In 2003 Daryl decided the time had come to do something he had been thinking about for several years. He believed that a different kind of seminary education was needed. He wanted to take ministry education to the churches and their ministers instead of asking ministers to leave their churches and homes to cloister at a far-off brick-and-mortar school. Online education was becoming a viable option to fulfill that goal, but at the time the major accreditors of theological education did not allow schools to offer fully online learning. Whatever he did would have to be outside the currently accepted avenues for ministry training. He traveled to California to connect with Saddleback Church about his ideas, believing that Saddleback’s model of the five purposes of the Church would be the best model for educating ministers. The team at Saddleback said, “You need to meet with Sam Simmons.” When Daryl and Sam met, they knew instantly that God was doing something new. Daryl resigned as Southwestern’s dean and took a position at Second Baptist Church in Springfield as minister of spiritual development. The church knew about his vision and agreed to support him in working on it while he was on their staff.

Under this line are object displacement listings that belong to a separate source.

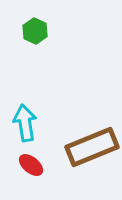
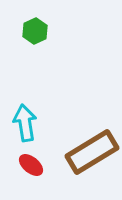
green hexagon: rotated 10 degrees clockwise
brown rectangle: moved 5 px down; rotated 9 degrees counterclockwise
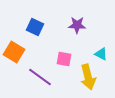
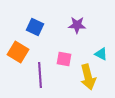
orange square: moved 4 px right
purple line: moved 2 px up; rotated 50 degrees clockwise
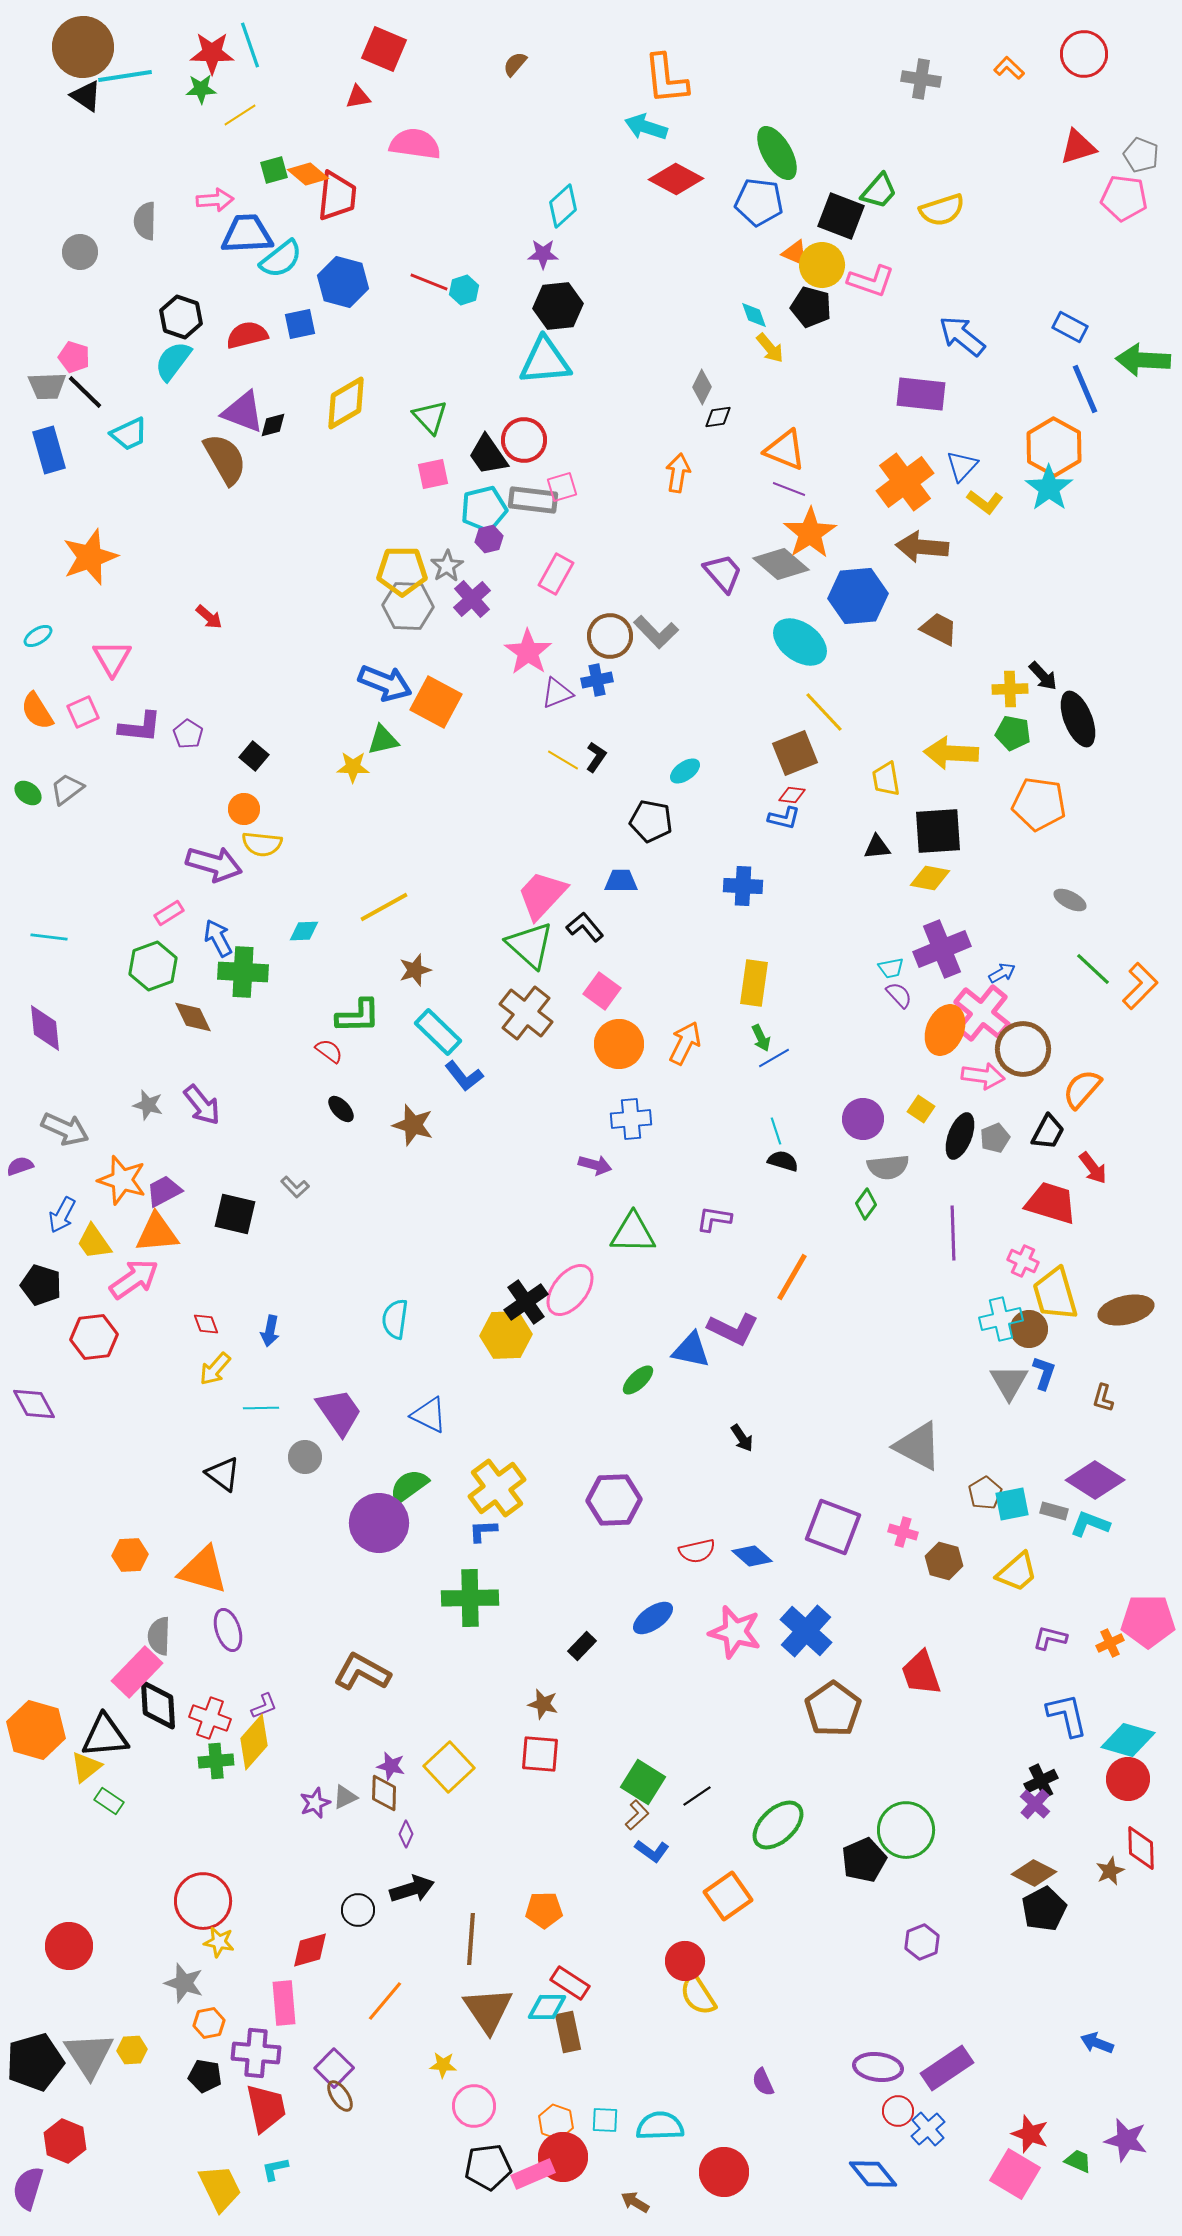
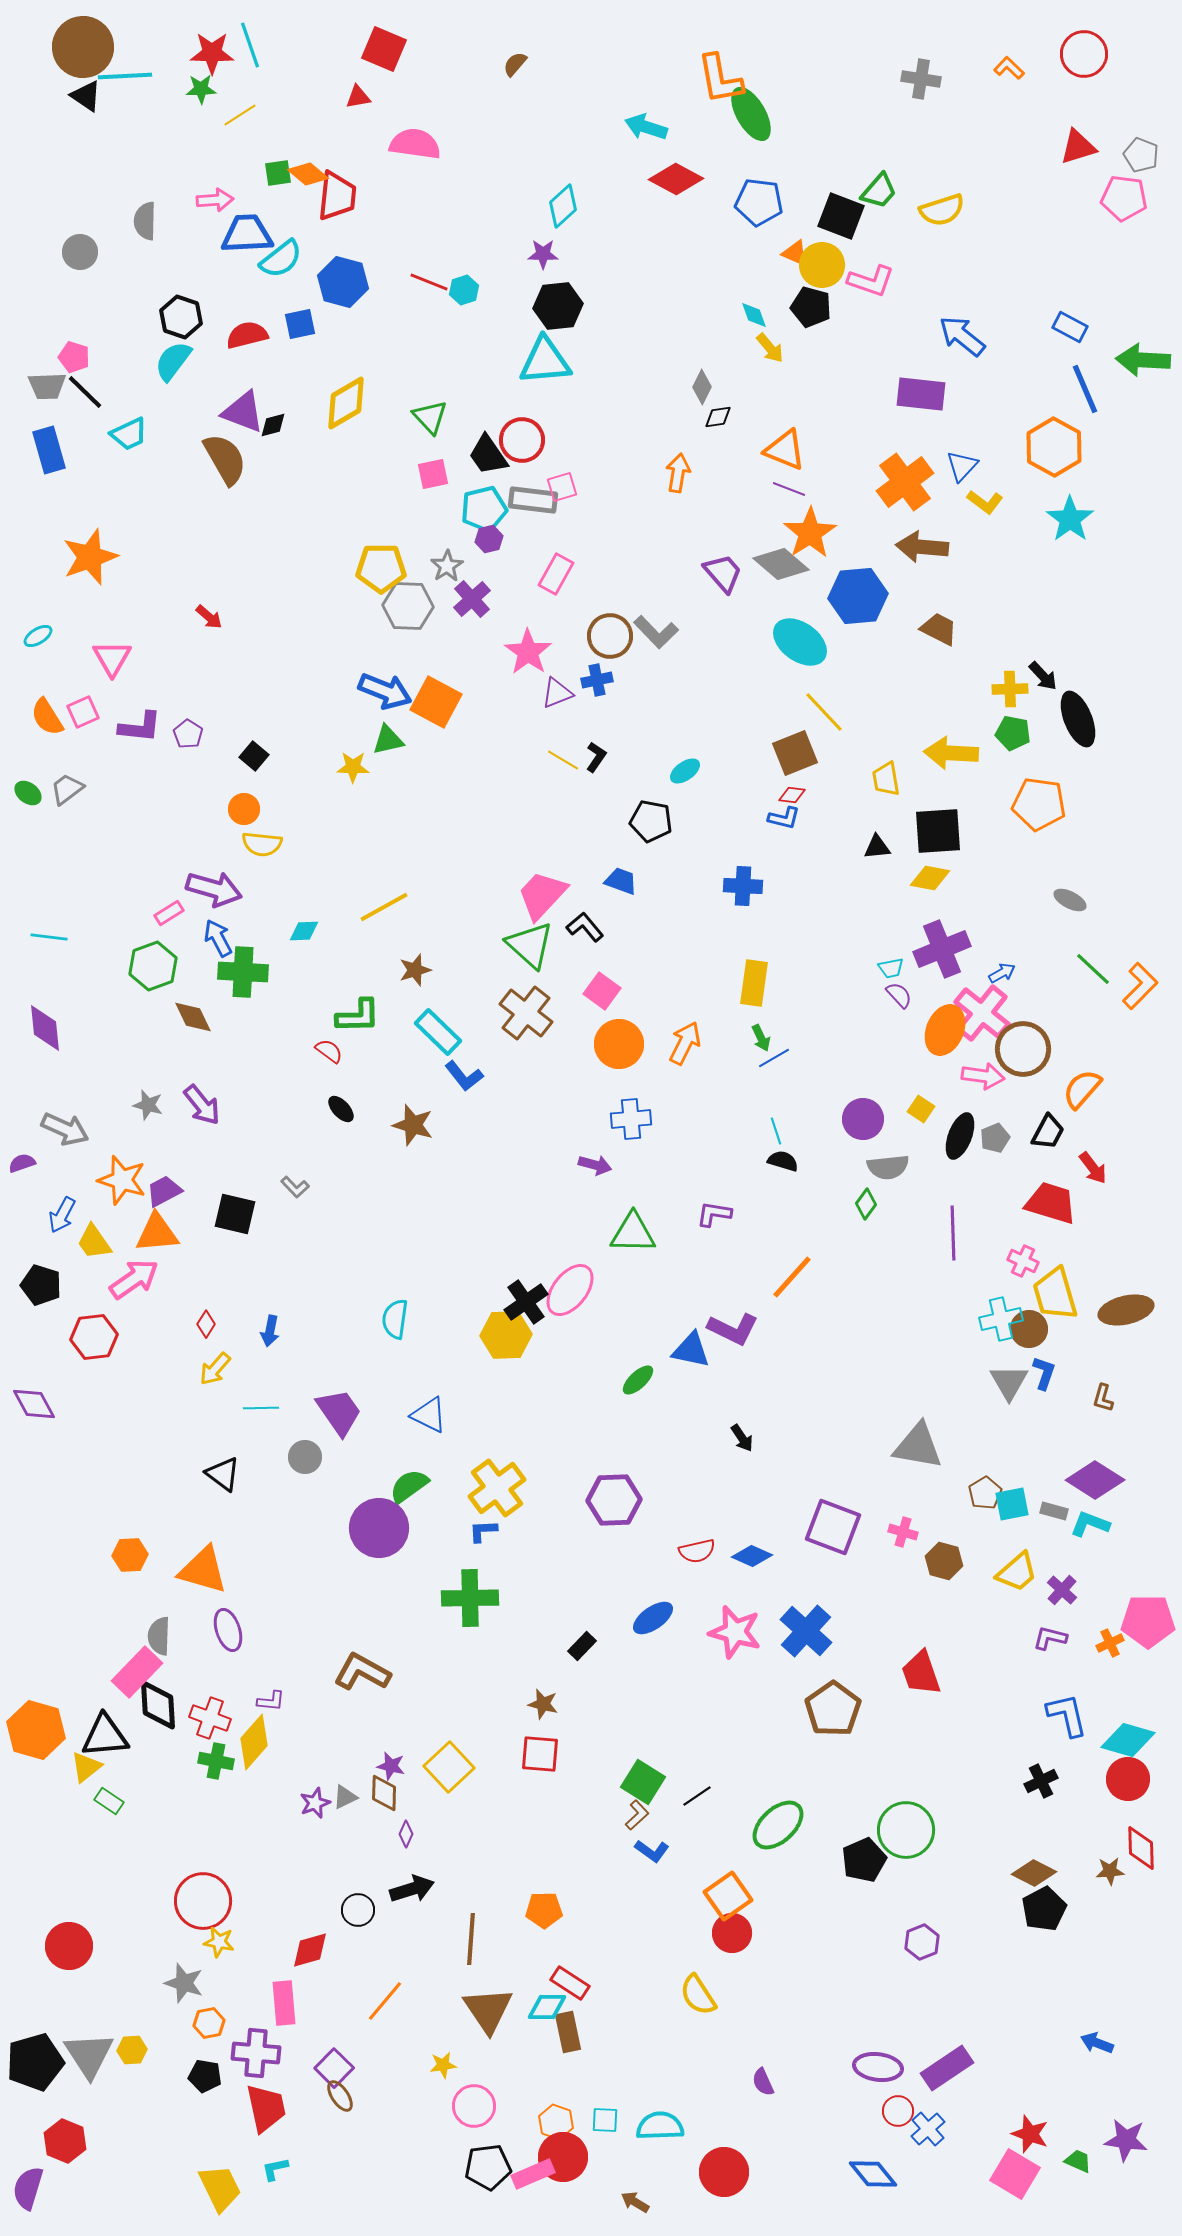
cyan line at (125, 76): rotated 6 degrees clockwise
orange L-shape at (666, 79): moved 54 px right; rotated 4 degrees counterclockwise
green ellipse at (777, 153): moved 26 px left, 39 px up
green square at (274, 170): moved 4 px right, 3 px down; rotated 8 degrees clockwise
red circle at (524, 440): moved 2 px left
cyan star at (1049, 488): moved 21 px right, 31 px down
yellow pentagon at (402, 571): moved 21 px left, 3 px up
blue arrow at (385, 683): moved 8 px down
orange semicircle at (37, 711): moved 10 px right, 6 px down
green triangle at (383, 740): moved 5 px right
purple arrow at (214, 864): moved 25 px down
blue trapezoid at (621, 881): rotated 20 degrees clockwise
purple semicircle at (20, 1166): moved 2 px right, 3 px up
purple L-shape at (714, 1219): moved 5 px up
orange line at (792, 1277): rotated 12 degrees clockwise
red diamond at (206, 1324): rotated 52 degrees clockwise
gray triangle at (918, 1446): rotated 18 degrees counterclockwise
purple circle at (379, 1523): moved 5 px down
blue diamond at (752, 1556): rotated 18 degrees counterclockwise
purple L-shape at (264, 1706): moved 7 px right, 5 px up; rotated 28 degrees clockwise
green cross at (216, 1761): rotated 16 degrees clockwise
purple cross at (1035, 1804): moved 27 px right, 214 px up
brown star at (1110, 1871): rotated 20 degrees clockwise
red circle at (685, 1961): moved 47 px right, 28 px up
yellow star at (443, 2065): rotated 12 degrees counterclockwise
purple star at (1126, 2140): rotated 6 degrees counterclockwise
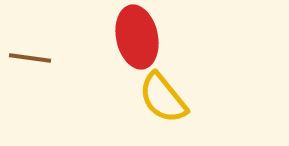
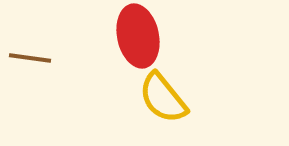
red ellipse: moved 1 px right, 1 px up
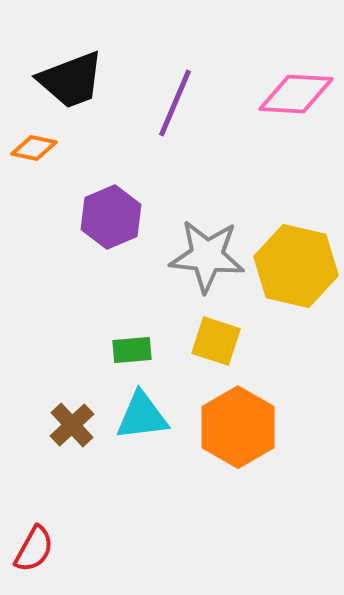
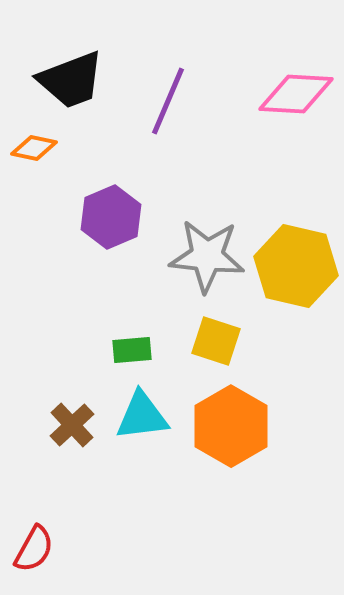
purple line: moved 7 px left, 2 px up
orange hexagon: moved 7 px left, 1 px up
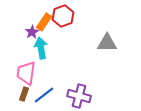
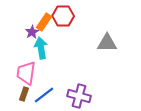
red hexagon: rotated 20 degrees clockwise
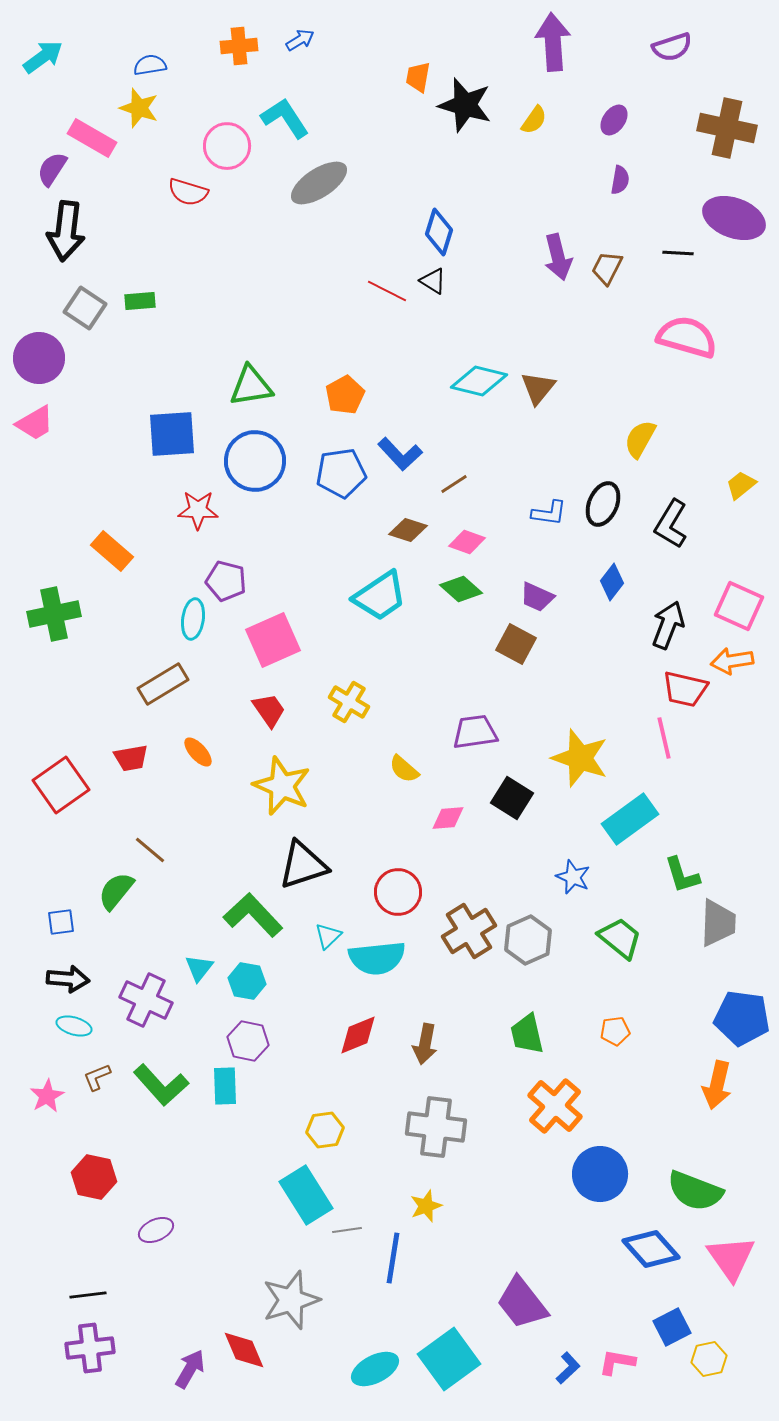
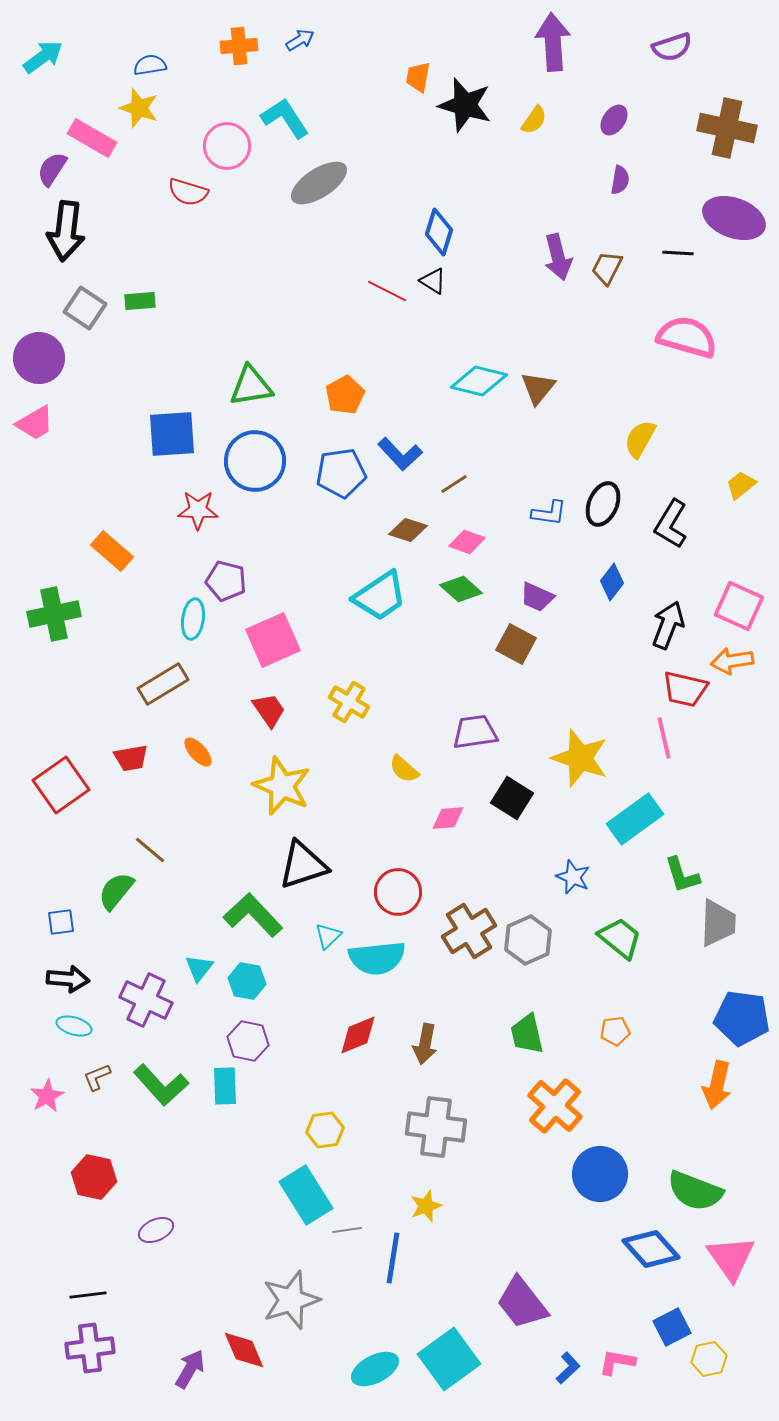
cyan rectangle at (630, 819): moved 5 px right
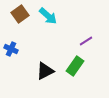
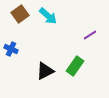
purple line: moved 4 px right, 6 px up
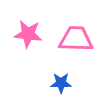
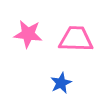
blue star: rotated 25 degrees counterclockwise
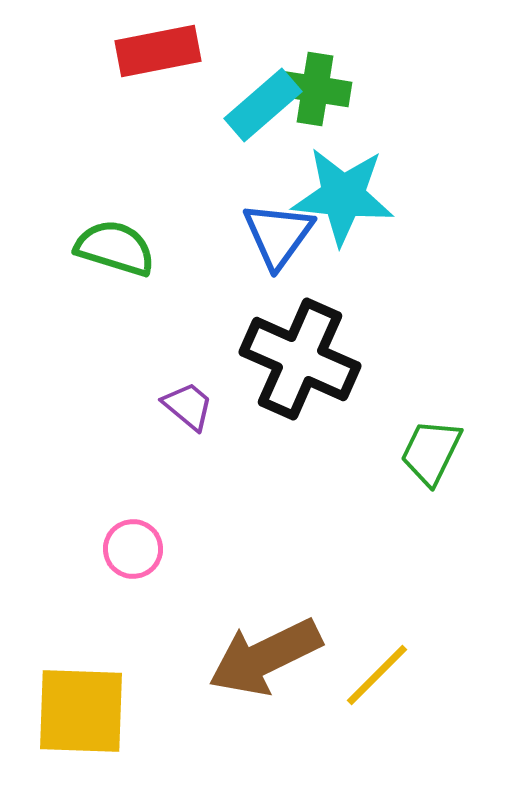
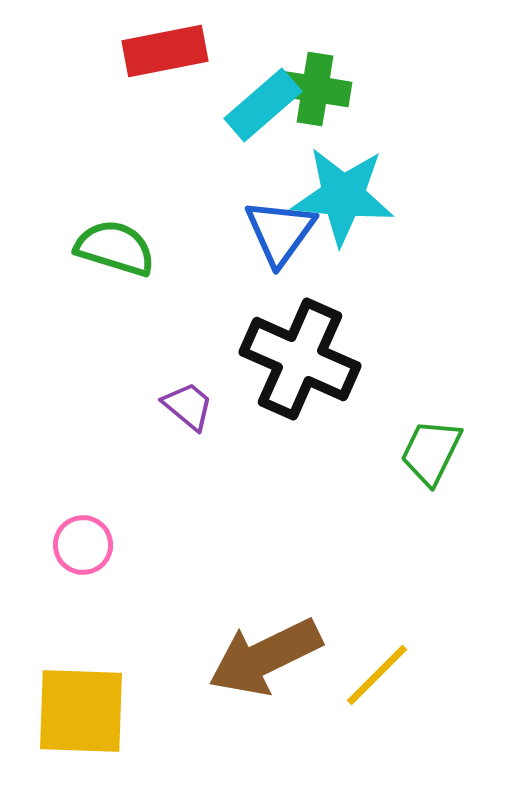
red rectangle: moved 7 px right
blue triangle: moved 2 px right, 3 px up
pink circle: moved 50 px left, 4 px up
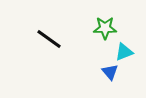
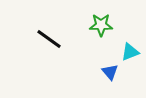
green star: moved 4 px left, 3 px up
cyan triangle: moved 6 px right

The rest of Daryl’s story is the history of Rockbridge. Along the journey to Rockbridge’s inception, growth, and establishment he was helped by many people who shared a vision for practical ministry education that provided development in the five purposes of the Church and did not require ministers to leave the ministry field. Dr. Eldridge and his supporters exhibited transformational discipleship in a digital age at its best, and the result has impacted thousands of lives and changed ministry education to meet the needs of today’s churches. Rockbridge Seminary owes its existence to this transformational leadership, and those who shape the future will be those who can lead themselves
and others to step out of comfort and into transformation.